Она снова обошла меня кругом, и в этот раз зашевелилась, укорачиваясь, рубашка.
— А теперь надевай штаны и мундир.
Я сунулась в шкаф, а когда, одевшись, обернулась — подпрыгнула. В воздухе передо мной висело зеркало. Оно выглядело полупрозрачным, но все же отражало достаточно, чтобы я могла себя разглядеть. И то, что я увидела, мне не понравилось. Что-то приземистое, коротконогое, с квадратным туловищем. Неужели я такая на самом деле? Я ни разу не видела свое отражение в полный рост, но девочки говорили, что у меня хорошая фигура. Неужели мне врали, чтобы не расстраивать?

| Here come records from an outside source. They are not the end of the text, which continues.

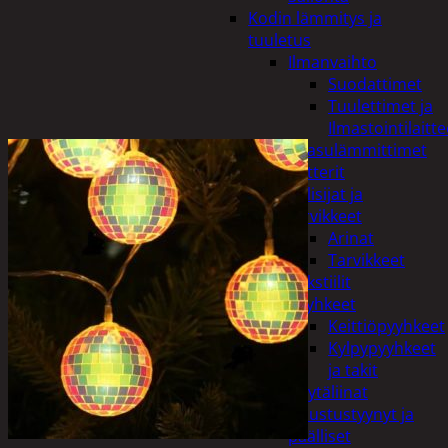
Kodin lämmitys ja
tuuletus
Ilmanvaihto
Suodattimet
Tuulettimet ja
Ilmastointilaitte
Kaasulämmittimet
Patterit
Tulisijat ja
tarvikkeet
Arinat
Tarvikkeet
Kodintekstiilit
Pyyhkeet
Keittiöpyyhkeet
Kylpypyyhkeet
ja takit
Pöytäliinat
Sisustustyynyt ja
päälliset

— Вот это я и имела в виду, когда говорила, что плохо сидящая одежда никого не красит, — заявила Оливия, увидев мое вытянувшееся лицо. — Сейчас совершенно не заметно, что у тебя тонкая талия, высокая грудь, стройные ноги и то, что мужчины называют аппетитными округлостями.
Я залилась краской.
— Про аппетитные округлости я уже наслушалась сегодня.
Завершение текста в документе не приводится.